:: AIM OF THE TASK ::
From the first line to the last, retype everything below exactly, minus the pictures.
***** DATASET *****
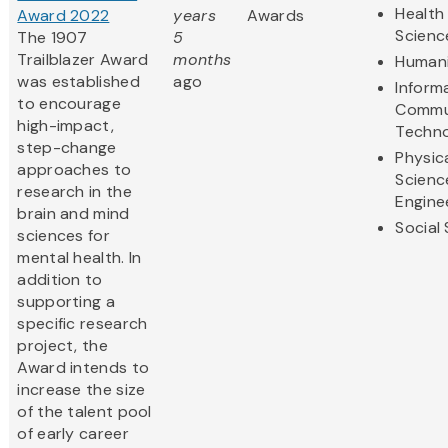
Health 
Award 2022
years
Awards
Scienc
The 1907
5
Trailblazer Award
months
Humani
was established
ago
Inform
to encourage
Commu
high-impact,
Techn
step-change
Physic
approaches to
Scienc
research in the
Engine
brain and mind
Social
sciences for
mental health. In
addition to
supporting a
specific research
project, the
Award intends to
increase the size
of the talent pool
of early career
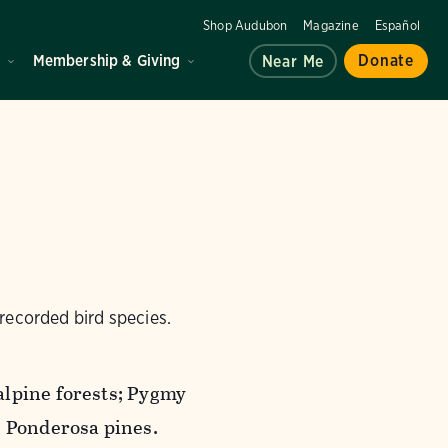
Shop Audubon
Magazine
Español
d
Membership & Giving
Donate
Near Me
recorded bird species.
alpine forests; Pygmy
 Ponderosa pines.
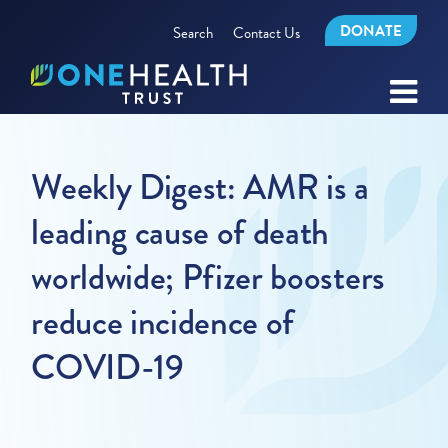
DONATE
Search
Contact Us
Weekly Digest: AMR is a
leading cause of death
worldwide; Pfizer boosters
reduce incidence of
COVID-19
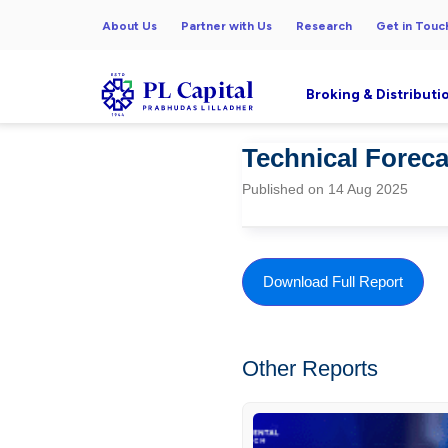
About Us
Partner with Us
Research
Get in Touc
Broking & Distributi
Technical Forecas
Published on 14 Aug 2025
Download Full Report
Other Reports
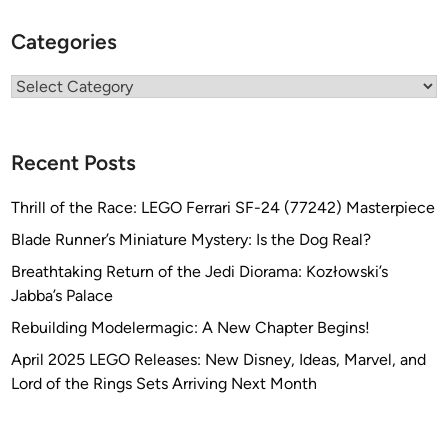
Categories
Categories
Recent Posts
Thrill of the Race: LEGO Ferrari SF-24 (77242) Masterpiece
Blade Runner’s Miniature Mystery: Is the Dog Real?
Breathtaking Return of the Jedi Diorama: Kozłowski’s
Jabba’s Palace
Rebuilding Modelermagic: A New Chapter Begins!
April 2025 LEGO Releases: New Disney, Ideas, Marvel, and
Lord of the Rings Sets Arriving Next Month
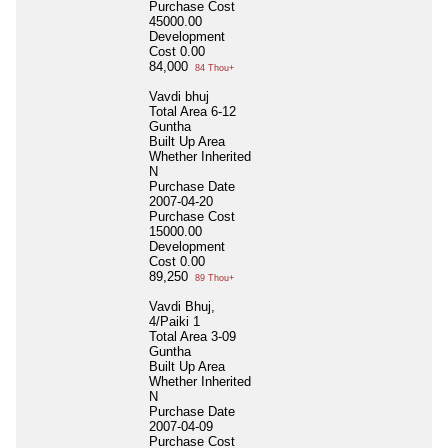
Purchase Cost
45000.00
Development
Cost
0.00
84,000
84 Thou+
Vavdi bhuj
Total Area
6-12
Guntha
Built Up Area
Whether Inherited
N
Purchase Date
2007-04-20
Purchase Cost
15000.00
Development
Cost
0.00
89,250
89 Thou+
Vavdi Bhuj,
4/Paiki 1
Total Area
3-09
Guntha
Built Up Area
Whether Inherited
N
Purchase Date
2007-04-09
Purchase Cost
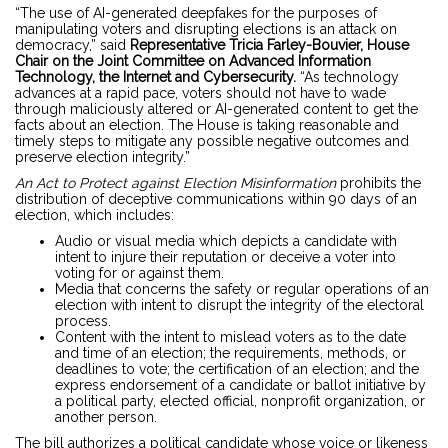
“The use of AI-generated deepfakes for the purposes of
manipulating voters and disrupting elections is an attack on
democracy,” said
Representative Tricia Farley-Bouvier, House
Chair on the Joint Committee on Advanced Information
Technology, the Internet and Cybersecurity.
“As technology
advances at a rapid pace, voters should not have to wade
through maliciously altered or AI-generated content to get the
facts about an election. The House is taking reasonable and
timely steps to mitigate any possible negative outcomes and
preserve election integrity.”
An Act to Protect against Election Misinformation
prohibits the
distribution of deceptive communications within 90 days of an
election, which includes:
Audio or visual media which depicts a candidate with
intent to injure their reputation or deceive a voter into
voting for or against them.
Media that concerns the safety or regular operations of an
election with intent to disrupt the integrity of the electoral
process.
Content with the intent to mislead voters as to the date
and time of an election; the requirements, methods, or
deadlines to vote; the certification of an election; and the
express endorsement of a candidate or ballot initiative by
a political party, elected official, nonprofit organization, or
another person.
The
bill
authorizes a political candidate whose voice or likeness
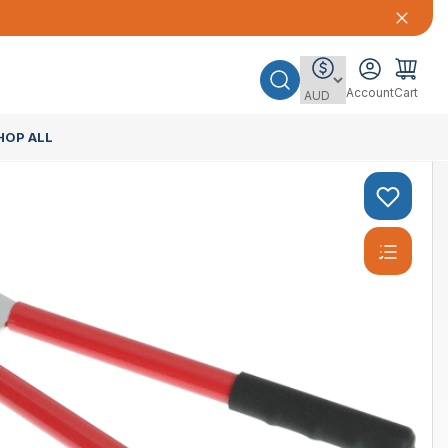
Account
Cart
HOP ALL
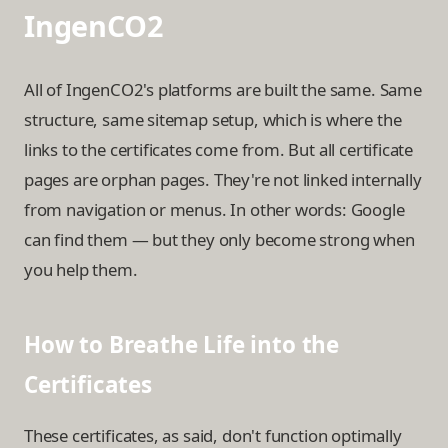
IngenCO2
All of IngenCO2's platforms are built the same. Same
structure, same sitemap setup, which is where the
links to the certificates come from. But all certificate
pages are orphan pages. They're not linked internally
from navigation or menus. In other words: Google
can find them — but they only become strong when
you help them.
How to Breathe Life into the
Certificates
These certificates, as said, don't function optimally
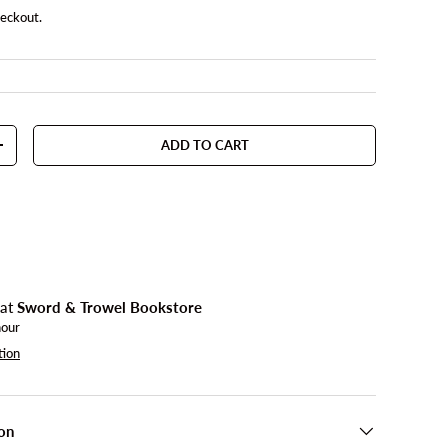
heckout.
ADD TO CART
TY
INCREASE QUANTITY
 at
Sword & Trowel Bookstore
hour
tion
on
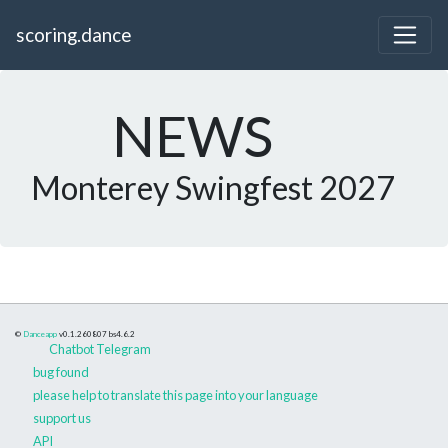
scoring.dance
NEWS
Monterey Swingfest 2027
©
Danceapp
v0.1.260807
bs4.6.2
Chatbot Telegram
bug found
please help to translate this page into your language
support us
API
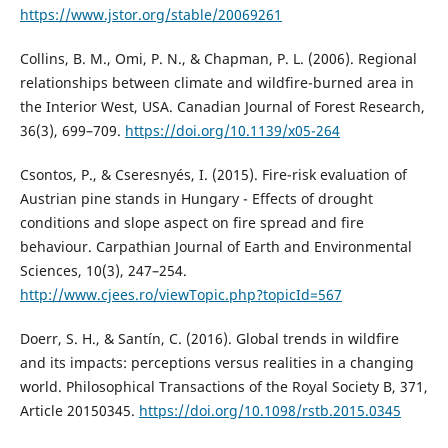
https://www.jstor.org/stable/20069261
Collins, B. M., Omi, P. N., & Chapman, P. L. (2006). Regional
relationships between climate and wildfire-burned area in
the Interior West, USA. Canadian Journal of Forest Research,
36(3), 699–709.
https://doi.org/10.1139/x05-264
Csontos, P., & Cseresnyés, I. (2015). Fire-risk evaluation of
Austrian pine stands in Hungary - Effects of drought
conditions and slope aspect on fire spread and fire
behaviour. Carpathian Journal of Earth and Environmental
Sciences, 10(3), 247–254.
http://www.cjees.ro/viewTopic.php?topicId=567
Doerr, S. H., & Santín, C. (2016). Global trends in wildfire
and its impacts: perceptions versus realities in a changing
world. Philosophical Transactions of the Royal Society B, 371,
Article 20150345.
https://doi.org/10.1098/rstb.2015.0345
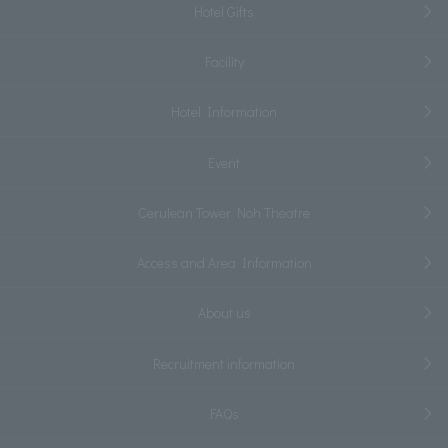
Hotel Gifts
Facility
Hotel Information
Event
Cerulean Tower Noh Theatre
Access and Area Information
About us
Recruitment information
FAQs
*****
:: OUTPUT OF THE TASK ::
Health 
Award 2022
years
Awards
Scienc
The 1907
5
Trailblazer Award
months
Humani
was established
ago
Inform
to encourage
Commu
high-impact,
Techn
step-change
Physic
approaches to
Scienc
research in the
Engine
brain and mind
Social
sciences for
mental health. In
addition to
supporting a
specific research
project, the
Award intends to
increase the size
of the talent pool
of early career
Shop Audubon
Magazine
Español
d
Membership & Giving
Donate
Near Me
recorded bird species.
alpine forests; Pygmy
 Ponderosa pines.
DONATE
Search
Contact Us
Weekly Digest: AMR is a
leading cause of death
worldwide; Pfizer boosters
reduce incidence of
COVID-19
About Us
Partner with Us
Research
Get in Touc
Broking & Distributi
Technical Forecas
Published on 14 Aug 2025
Download Full Report
Other Reports
Categories
Categories
Recent Posts
Thrill of the Race: LEGO Ferrari SF-24 (77242) Masterpiece
Blade Runner’s Miniature Mystery: Is the Dog Real?
Breathtaking Return of the Jedi Diorama: Kozłowski’s
Jabba’s Palace
Rebuilding Modelermagic: A New Chapter Begins!
April 2025 LEGO Releases: New Disney, Ideas, Marvel, and
Lord of the Rings Sets Arriving Next Month
Purchase Cost
45000.00
Development
Cost
0.00
84,000
84 Thou+
Vavdi bhuj
Total Area
6-12
Guntha
Built Up Area
Whether Inherited
N
Purchase Date
2007-04-20
Purchase Cost
15000.00
Development
Cost
0.00
89,250
89 Thou+
Vavdi Bhuj,
4/Paiki 1
Total Area
3-09
Guntha
Built Up Area
Whether Inherited
N
Purchase Date
2007-04-09
Purchase Cost
“The use of AI-generated deepfakes for the purposes of
manipulating voters and disrupting elections is an attack on
democracy,” said
Representative Tricia Farley-Bouvier, House
Chair on the Joint Committee on Advanced Information
Technology, the Internet and Cybersecurity.
“As technology
advances at a rapid pace, voters should not have to wade
through maliciously altered or AI-generated content to get the
facts about an election. The House is taking reasonable and
timely steps to mitigate any possible negative outcomes and
preserve election integrity.”
An Act to Protect against Election Misinformation
prohibits the
distribution of deceptive communications within 90 days of an
election, which includes:
Audio or visual media which depicts a candidate with
intent to injure their reputation or deceive a voter into
voting for or against them.
Media that concerns the safety or regular operations of an
election with intent to disrupt the integrity of the electoral
process.
Content with the intent to mislead voters as to the date
and time of an election; the requirements, methods, or
deadlines to vote; the certification of an election; and the
express endorsement of a candidate or ballot initiative by
a political party, elected official, nonprofit organization, or
another person.
The
bill
authorizes a political candidate whose voice or likeness
Account
Cart
HOP ALL
IngenCO2
All of IngenCO2's platforms are built the same. Same
structure, same sitemap setup, which is where the
links to the certificates come from. But all certificate
pages are orphan pages. They're not linked internally
from navigation or menus. In other words: Google
can find them — but they only become strong when
you help them.
How to Breathe Life into the
Certificates
These certificates, as said, don't function optimally
heckout.
ADD TO CART
TY
INCREASE QUANTITY
 at
Sword & Trowel Bookstore
hour
tion
on
scoring.dance
NEWS
Monterey Swingfest 2027
©
Danceapp
v0.1.260807
bs4.6.2
Chatbot Telegram
bug found
please help to translate this page into your language
support us
API
https://www.jstor.org/stable/20069261
Collins, B. M., Omi, P. N., & Chapman, P. L. (2006). Regional
relationships between climate and wildfire-burned area in
the Interior West, USA. Canadian Journal of Forest Research,
36(3), 699–709.
https://doi.org/10.1139/x05-264
Csontos, P., & Cseresnyés, I. (2015). Fire-risk evaluation of
Austrian pine stands in Hungary - Effects of drought
conditions and slope aspect on fire spread and fire
behaviour. Carpathian Journal of Earth and Environmental
Sciences, 10(3), 247–254.
http://www.cjees.ro/viewTopic.php?topicId=567
Doerr, S. H., & Santín, C. (2016). Global trends in wildfire
and its impacts: perceptions versus realities in a changing
world. Philosophical Transactions of the Royal Society B, 371,
Article 20150345.
https://doi.org/10.1098/rstb.2015.0345
Hotel Gifts
Facility
Hotel Information
Event
Cerulean Tower Noh Theatre
Access and Area Information
About us
Recruitment information
FAQs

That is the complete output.